Port Wings News Network:
22 November 2017
The BJP was searching for a perfect plank to change the narrative on economic growth in the country just before the Assembly Elections in Gujarat, and Moody’s rating gave it.
It was a huge shot in the arm for Modi-government’s reforms, as global rating agency Moody’s Investors Service upgraded India’s local and foreign currency issuer ratings to Baa2 from Baa3 and changed the outlook on the rating to stable from positive.
Notably, Moody’s has revised the sovereign rating of India a notch above investment grade after a long gap of 14 years. Moody’s says that the reforms being pushed through by Modi’s government will help stabilize rising levels of debt. This one-level shift from the lowest investment-grade ranking puts India in line with the Philippines and Italy.
Many top market voices and economists welcomed the news, saying that this recognises the efforts of the Modi government, to put India on the path of growth.
In its report, Moody’s recognised the government’s efforts with regard to the new indirect tax regime of GST. Moody’s said that implementation of the new indirect tax regime has undermined growth over the near term, adding that it expects real GDP growth to moderate to 6.7% in the fiscal year ending in March 2018 (FY2017). Moody’s said that GST will promote productivity by removing barriers to interstate trade.
Besides all the facts and figures that helped the country to evolve over the years, there is an element of prestige also involved for the Modi Government. The previous government’s wake-up call from its reform stupor came in the form of Standard & Poor’s threatening to cut India’s credit rating to junk. That very week, Prime Minister Manmohan Singh hurriedly announced a spate of relaxation of FDI restrictions, including that of multi-brand retail.
On the other hand, the Opposition parties have accused the Centre of neglecting ground realities and indulging in propaganda based on ratings from agencies abroad to deviate the attention of people from the real issues.

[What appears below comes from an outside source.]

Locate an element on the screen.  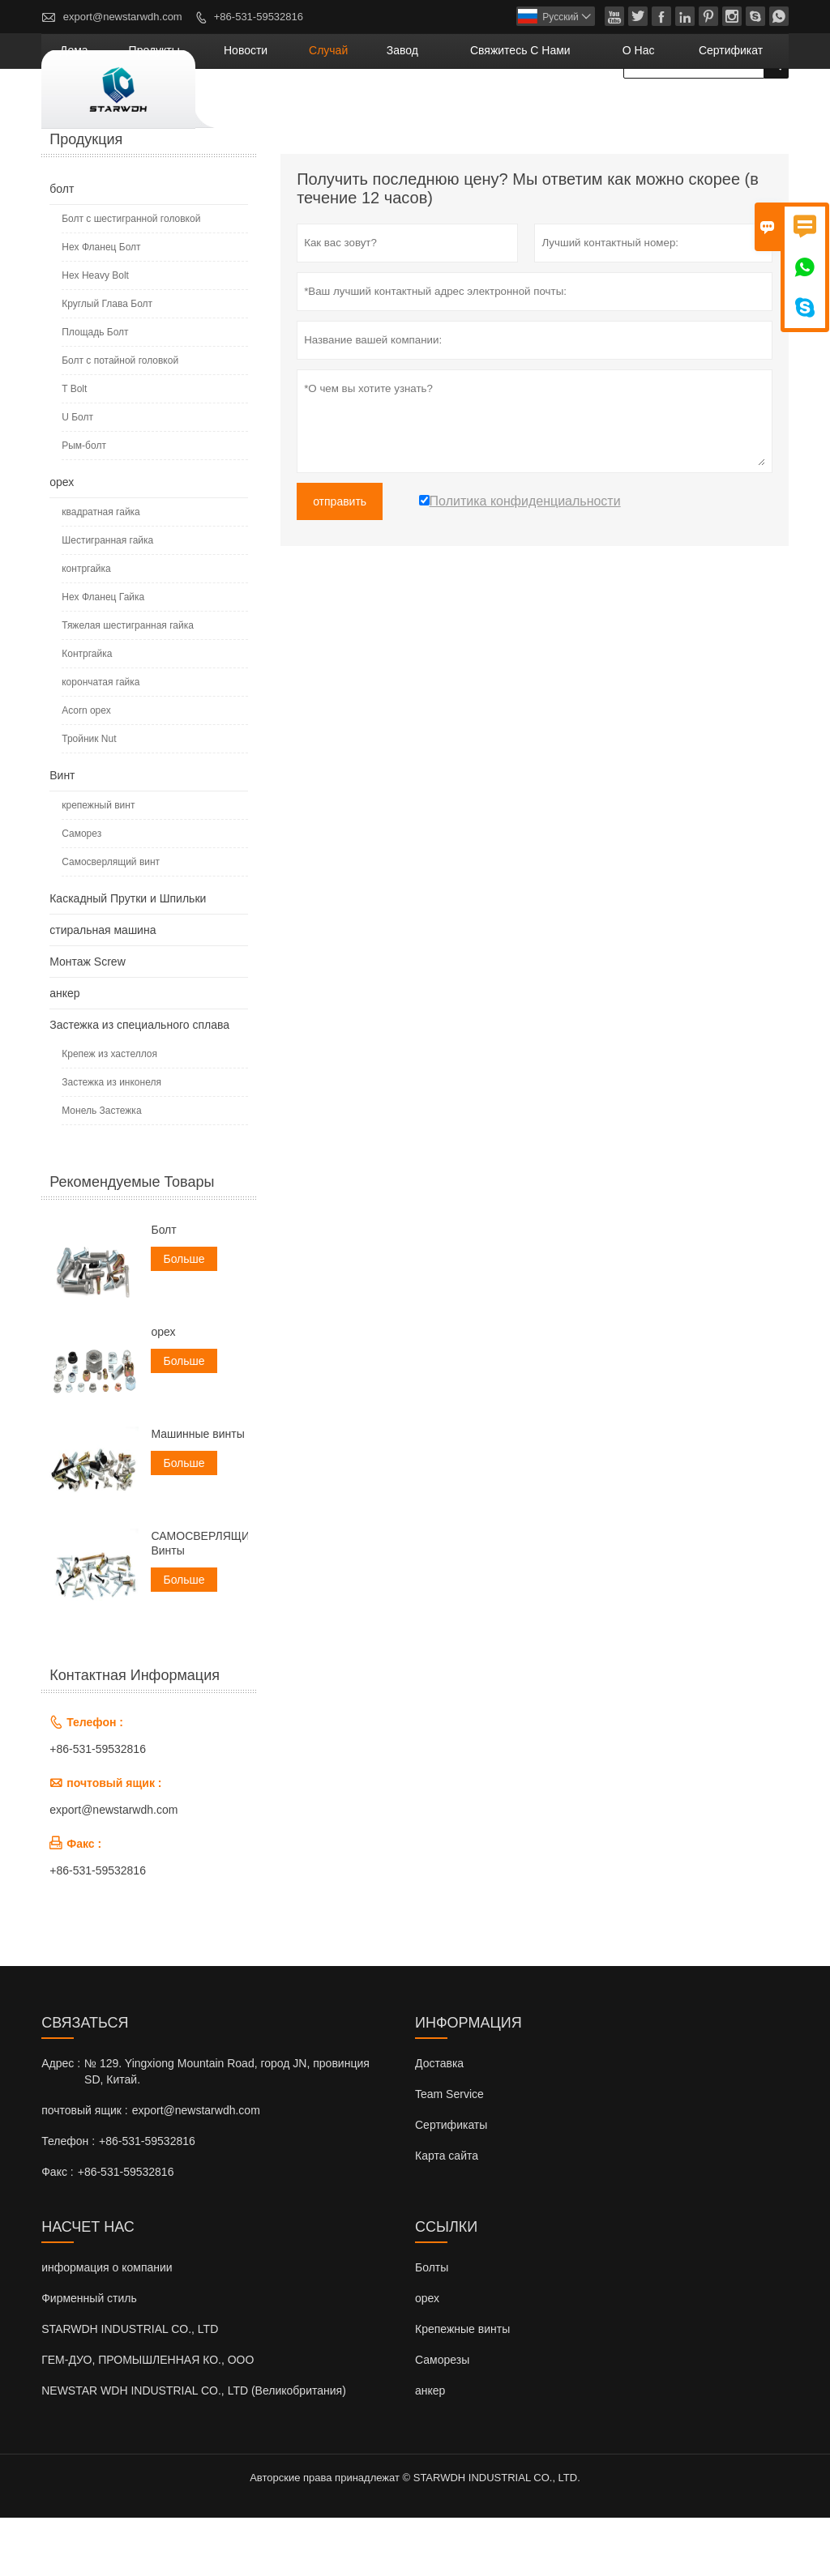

Commenting on the rating upgrade of Moody’s, the Congress said it is far away from what is happening on the ground. Congress leaders stated that whether Moody’s or (Prime Minister Narendra) Modi, both were not able to understand the mood of the nation.
Congress MP Rajeev Shukla stated that whatever they say do not have any reflection of the situation on the ground.
They asked the Centre to rather focus on correcting its mistakes on the policy front than holding such ratings as a certificate of its own performance.
Furthermore, the Left parties were also equally critical of the BJP’s reaction to the ratings. CPI(M) general secretary Sitaram Yechury said such ‘ratings’ reflect the ‘ease’ of how foreign business can milk India. He added that the Modi government wants the poor, the hungry, protesting farmers, jobless and those hit by the economy crumbling, to eat these ratings.
Whatever said and done on these ratings, people as well as small traders on the ground feeling the impact of Demoneisation and GST on the other way round and it is not encouraging at all.